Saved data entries

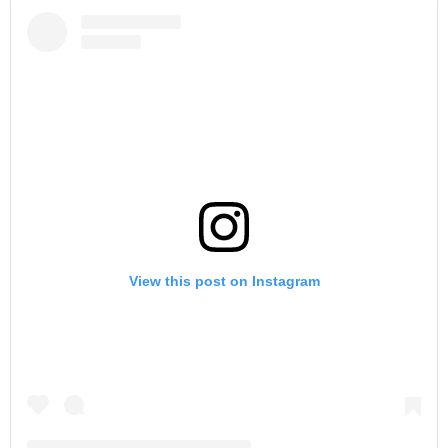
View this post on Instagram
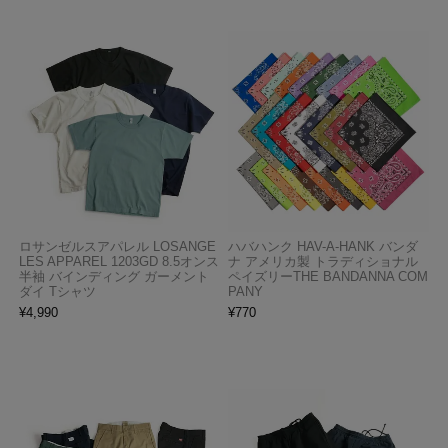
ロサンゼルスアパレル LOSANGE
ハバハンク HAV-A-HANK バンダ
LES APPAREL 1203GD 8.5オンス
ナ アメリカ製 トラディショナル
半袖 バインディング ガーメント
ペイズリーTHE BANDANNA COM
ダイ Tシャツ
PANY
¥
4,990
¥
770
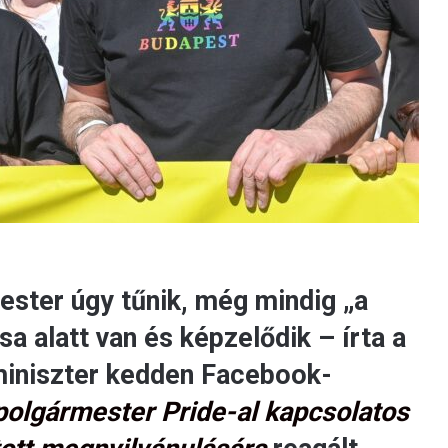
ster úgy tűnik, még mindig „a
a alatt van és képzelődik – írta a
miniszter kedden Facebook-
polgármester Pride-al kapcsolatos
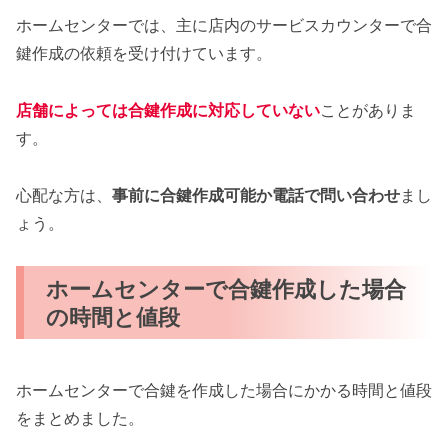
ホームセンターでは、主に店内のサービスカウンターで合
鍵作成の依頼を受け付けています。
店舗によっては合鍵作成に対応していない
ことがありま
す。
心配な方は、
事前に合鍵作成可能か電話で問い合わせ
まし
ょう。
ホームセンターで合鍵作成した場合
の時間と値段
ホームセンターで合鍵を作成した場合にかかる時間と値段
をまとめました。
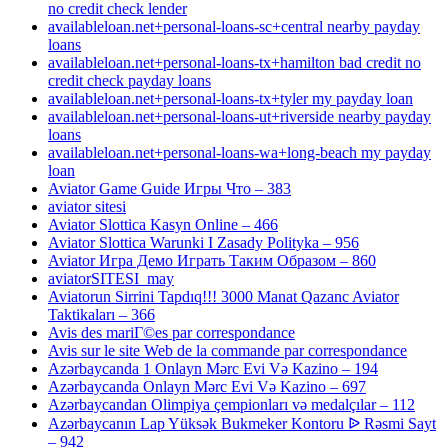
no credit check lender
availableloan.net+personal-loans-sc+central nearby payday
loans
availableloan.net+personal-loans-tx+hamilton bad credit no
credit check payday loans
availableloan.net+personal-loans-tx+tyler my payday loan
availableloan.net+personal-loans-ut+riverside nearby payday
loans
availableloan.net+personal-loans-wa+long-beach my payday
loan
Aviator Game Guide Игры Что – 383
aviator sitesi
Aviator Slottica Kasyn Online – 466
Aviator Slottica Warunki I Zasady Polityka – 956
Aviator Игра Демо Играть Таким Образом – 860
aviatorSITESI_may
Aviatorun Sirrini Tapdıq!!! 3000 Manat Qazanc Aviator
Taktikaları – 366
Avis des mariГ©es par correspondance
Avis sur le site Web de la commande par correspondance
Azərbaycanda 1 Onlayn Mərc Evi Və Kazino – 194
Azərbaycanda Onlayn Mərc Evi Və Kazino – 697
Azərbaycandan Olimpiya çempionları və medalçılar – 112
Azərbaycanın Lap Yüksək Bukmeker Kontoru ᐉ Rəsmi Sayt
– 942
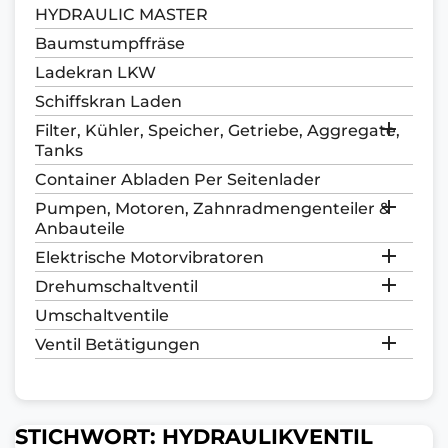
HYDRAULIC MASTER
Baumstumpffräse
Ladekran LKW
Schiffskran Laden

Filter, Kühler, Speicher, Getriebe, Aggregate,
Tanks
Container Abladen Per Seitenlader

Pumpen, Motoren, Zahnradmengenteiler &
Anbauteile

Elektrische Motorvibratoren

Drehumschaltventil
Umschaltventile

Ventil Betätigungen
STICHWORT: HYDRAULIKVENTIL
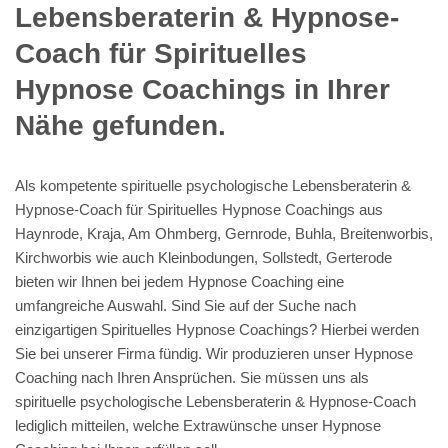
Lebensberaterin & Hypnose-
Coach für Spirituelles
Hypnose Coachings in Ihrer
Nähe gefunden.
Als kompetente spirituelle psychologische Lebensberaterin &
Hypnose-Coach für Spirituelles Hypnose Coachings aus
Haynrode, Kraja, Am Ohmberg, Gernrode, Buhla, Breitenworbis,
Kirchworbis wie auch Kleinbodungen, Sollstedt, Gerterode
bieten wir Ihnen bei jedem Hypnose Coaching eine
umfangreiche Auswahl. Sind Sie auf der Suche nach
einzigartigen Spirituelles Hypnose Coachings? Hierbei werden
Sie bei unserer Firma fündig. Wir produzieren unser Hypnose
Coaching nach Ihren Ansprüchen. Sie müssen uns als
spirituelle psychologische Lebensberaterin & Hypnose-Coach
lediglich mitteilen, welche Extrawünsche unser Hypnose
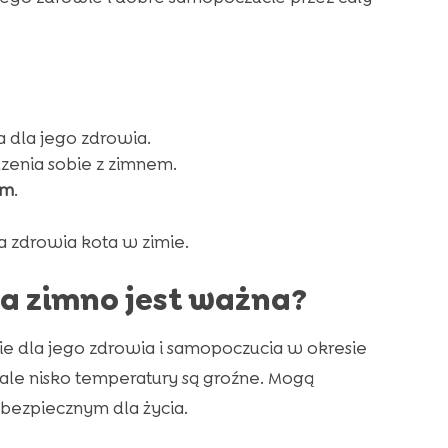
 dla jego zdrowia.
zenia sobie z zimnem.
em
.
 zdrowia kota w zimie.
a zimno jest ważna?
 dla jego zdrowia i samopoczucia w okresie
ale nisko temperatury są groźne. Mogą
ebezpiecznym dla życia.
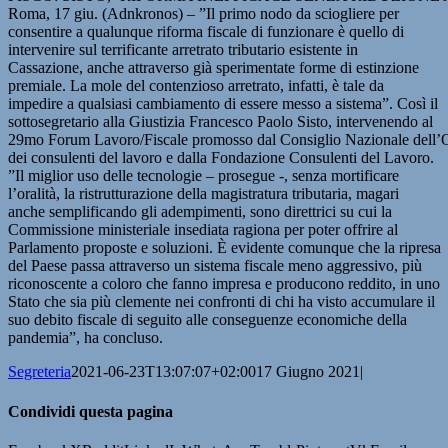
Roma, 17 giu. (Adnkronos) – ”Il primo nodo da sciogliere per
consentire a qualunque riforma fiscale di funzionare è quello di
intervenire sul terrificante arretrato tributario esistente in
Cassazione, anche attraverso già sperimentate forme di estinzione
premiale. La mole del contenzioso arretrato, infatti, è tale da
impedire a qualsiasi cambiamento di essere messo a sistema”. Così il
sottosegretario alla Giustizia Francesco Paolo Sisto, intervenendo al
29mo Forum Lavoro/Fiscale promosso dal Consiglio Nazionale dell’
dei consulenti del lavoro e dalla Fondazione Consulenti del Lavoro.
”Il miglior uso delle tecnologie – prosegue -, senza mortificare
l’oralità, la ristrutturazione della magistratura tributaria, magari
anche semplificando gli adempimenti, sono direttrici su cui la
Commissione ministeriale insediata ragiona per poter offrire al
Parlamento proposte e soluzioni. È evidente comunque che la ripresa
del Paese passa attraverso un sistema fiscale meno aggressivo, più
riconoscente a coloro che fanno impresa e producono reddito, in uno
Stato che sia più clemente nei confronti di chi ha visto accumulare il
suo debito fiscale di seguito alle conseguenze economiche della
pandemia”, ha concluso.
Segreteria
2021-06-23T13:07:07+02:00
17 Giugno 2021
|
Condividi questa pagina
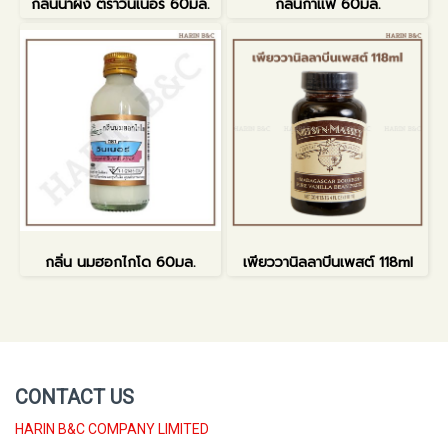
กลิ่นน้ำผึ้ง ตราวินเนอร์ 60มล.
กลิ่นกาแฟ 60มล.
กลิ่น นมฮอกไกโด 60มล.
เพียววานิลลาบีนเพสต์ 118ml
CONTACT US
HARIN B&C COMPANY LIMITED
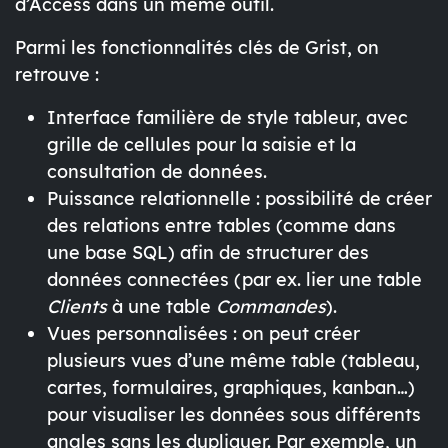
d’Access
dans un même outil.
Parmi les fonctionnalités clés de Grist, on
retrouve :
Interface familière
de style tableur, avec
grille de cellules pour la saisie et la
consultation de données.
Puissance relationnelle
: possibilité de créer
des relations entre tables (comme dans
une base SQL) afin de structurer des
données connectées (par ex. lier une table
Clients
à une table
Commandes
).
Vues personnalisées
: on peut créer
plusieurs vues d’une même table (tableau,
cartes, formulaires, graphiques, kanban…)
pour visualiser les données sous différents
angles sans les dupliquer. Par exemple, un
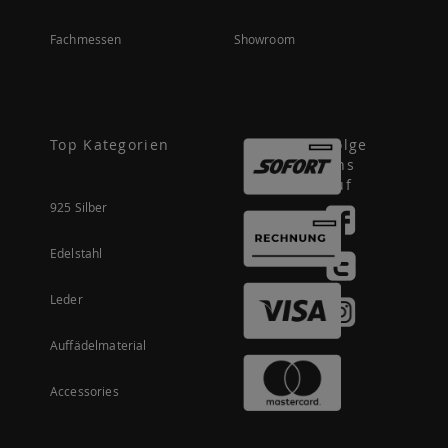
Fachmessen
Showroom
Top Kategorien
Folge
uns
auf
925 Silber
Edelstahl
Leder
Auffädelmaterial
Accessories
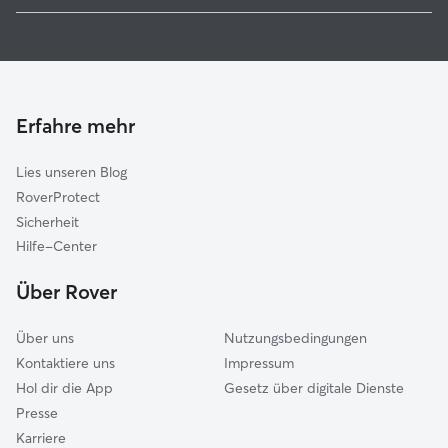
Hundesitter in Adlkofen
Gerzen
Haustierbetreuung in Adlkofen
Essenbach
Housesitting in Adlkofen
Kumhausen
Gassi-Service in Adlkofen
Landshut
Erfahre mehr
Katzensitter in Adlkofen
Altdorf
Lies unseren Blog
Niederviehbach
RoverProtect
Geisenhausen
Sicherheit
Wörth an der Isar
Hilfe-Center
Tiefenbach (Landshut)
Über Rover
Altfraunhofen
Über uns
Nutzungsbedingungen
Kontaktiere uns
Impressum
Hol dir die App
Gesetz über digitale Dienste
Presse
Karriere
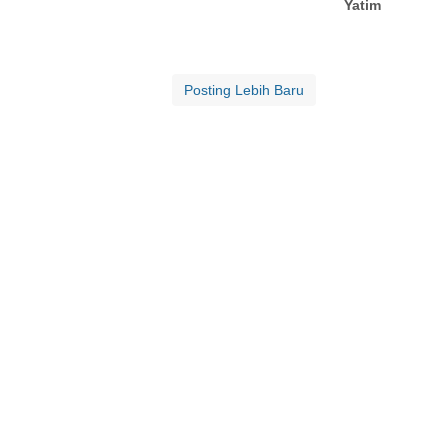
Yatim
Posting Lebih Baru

How to complete this task »
Pictures aside, reproduce all of the data exactly.

Written answer »
View this post on Instagram
ロサンゼルスアパレル LOSANGE
ハバハンク HAV-A-HANK バンダ
LES APPAREL 1203GD 8.5オンス
ナ アメリカ製 トラディショナル
半袖 バインディング ガーメント
ペイズリーTHE BANDANNA COM
ダイ Tシャツ
PANY
¥
4,990
¥
770
ster úgy tűnik, még mindig „a
a alatt van és képzelődik – írta a
miniszter kedden Facebook-
polgármester Pride-al kapcsolatos
ホームセンターでは、主に店内のサービスカウンターで合
鍵作成の依頼を受け付けています。
店舗によっては合鍵作成に対応していない
ことがありま
す。
心配な方は、
事前に合鍵作成可能か電話で問い合わせ
まし
ょう。
ホームセンターで合鍵作成した場合
の時間と値段
ホームセンターで合鍵を作成した場合にかかる時間と値段
をまとめました。
no credit check lender
availableloan.net+personal-loans-sc+central nearby payday
loans
availableloan.net+personal-loans-tx+hamilton bad credit no
credit check payday loans
availableloan.net+personal-loans-tx+tyler my payday loan
availableloan.net+personal-loans-ut+riverside nearby payday
loans
availableloan.net+personal-loans-wa+long-beach my payday
loan
Aviator Game Guide Игры Что – 383
aviator sitesi
Aviator Slottica Kasyn Online – 466
Aviator Slottica Warunki I Zasady Polityka – 956
Aviator Игра Демо Играть Таким Образом – 860
aviatorSITESI_may
Aviatorun Sirrini Tapdıq!!! 3000 Manat Qazanc Aviator
Taktikaları – 366
Avis des mariГ©es par correspondance
Avis sur le site Web de la commande par correspondance
Azərbaycanda 1 Onlayn Mərc Evi Və Kazino – 194
Azərbaycanda Onlayn Mərc Evi Və Kazino – 697
Azərbaycandan Olimpiya çempionları və medalçılar – 112
Azərbaycanın Lap Yüksək Bukmeker Kontoru ᐉ Rəsmi Sayt
– 942
HYDRAULIC MASTER
Baumstumpffräse
Ladekran LKW
Schiffskran Laden

Filter, Kühler, Speicher, Getriebe, Aggregate,
Tanks
Container Abladen Per Seitenlader

Pumpen, Motoren, Zahnradmengenteiler &
Anbauteile

Elektrische Motorvibratoren

Drehumschaltventil
Umschaltventile

Ventil Betätigungen
STICHWORT: HYDRAULIKVENTIL
Lebensberaterin & Hypnose-
Coach für Spirituelles
Hypnose Coachings in Ihrer
Nähe gefunden.
Als kompetente spirituelle psychologische Lebensberaterin &
Hypnose-Coach für Spirituelles Hypnose Coachings aus
Haynrode, Kraja, Am Ohmberg, Gernrode, Buhla, Breitenworbis,
Kirchworbis wie auch Kleinbodungen, Sollstedt, Gerterode
bieten wir Ihnen bei jedem Hypnose Coaching eine
umfangreiche Auswahl. Sind Sie auf der Suche nach
einzigartigen Spirituelles Hypnose Coachings? Hierbei werden
Sie bei unserer Firma fündig. Wir produzieren unser Hypnose
Coaching nach Ihren Ansprüchen. Sie müssen uns als
spirituelle psychologische Lebensberaterin & Hypnose-Coach
lediglich mitteilen, welche Extrawünsche unser Hypnose
 dla jego zdrowia.
zenia sobie z zimnem.
em
.
 zdrowia kota w zimie.
a zimno jest ważna?
 dla jego zdrowia i samopoczucia w okresie
ale nisko temperatury są groźne. Mogą
ebezpiecznym dla życia.
Roma, 17 giu. (Adnkronos) – ”Il primo nodo da sciogliere per
consentire a qualunque riforma fiscale di funzionare è quello di
intervenire sul terrificante arretrato tributario esistente in
Cassazione, anche attraverso già sperimentate forme di estinzione
premiale. La mole del contenzioso arretrato, infatti, è tale da
impedire a qualsiasi cambiamento di essere messo a sistema”. Così il
sottosegretario alla Giustizia Francesco Paolo Sisto, intervenendo al
29mo Forum Lavoro/Fiscale promosso dal Consiglio Nazionale dell’
dei consulenti del lavoro e dalla Fondazione Consulenti del Lavoro.
”Il miglior uso delle tecnologie – prosegue -, senza mortificare
l’oralità, la ristrutturazione della magistratura tributaria, magari
anche semplificando gli adempimenti, sono direttrici su cui la
Commissione ministeriale insediata ragiona per poter offrire al
Parlamento proposte e soluzioni. È evidente comunque che la ripresa
del Paese passa attraverso un sistema fiscale meno aggressivo, più
riconoscente a coloro che fanno impresa e producono reddito, in uno
Stato che sia più clemente nei confronti di chi ha visto accumulare il
suo debito fiscale di seguito alle conseguenze economiche della
pandemia”, ha concluso.
Segreteria
2021-06-23T13:07:07+02:00
17 Giugno 2021
|
Condividi questa pagina
กลิ่นน้ำผึ้ง ตราวินเนอร์ 60มล.
กลิ่นกาแฟ 60มล.
กลิ่น นมฮอกไกโด 60มล.
เพียววานิลลาบีนเพสต์ 118ml
CONTACT US
HARIN B&C COMPANY LIMITED
d’Access
dans un même outil.
Parmi les fonctionnalités clés de Grist, on
retrouve :
Interface familière
de style tableur, avec
grille de cellules pour la saisie et la
consultation de données.
Puissance relationnelle
: possibilité de créer
des relations entre tables (comme dans
une base SQL) afin de structurer des
données connectées (par ex. lier une table
Clients
à une table
Commandes
).
Vues personnalisées
: on peut créer
plusieurs vues d’une même table (tableau,
cartes, formulaires, graphiques, kanban…)
pour visualiser les données sous différents
angles sans les dupliquer. Par exemple, un
Fachmessen
Showroom
Top Kategorien
Folge
uns
auf
925 Silber
Edelstahl
Leder
Auffädelmaterial
Accessories
Hundesitter in Adlkofen
Gerzen
Haustierbetreuung in Adlkofen
Essenbach
Housesitting in Adlkofen
Kumhausen
Gassi-Service in Adlkofen
Landshut
Erfahre mehr
Katzensitter in Adlkofen
Altdorf
Lies unseren Blog
Niederviehbach
RoverProtect
Geisenhausen
Sicherheit
Wörth an der Isar
Hilfe-Center
Tiefenbach (Landshut)
Über Rover
Altfraunhofen
Über uns
Nutzungsbedingungen
Kontaktiere uns
Impressum
Hol dir die App
Gesetz über digitale Dienste
Presse
Karriere
Yatim
Posting Lebih Baru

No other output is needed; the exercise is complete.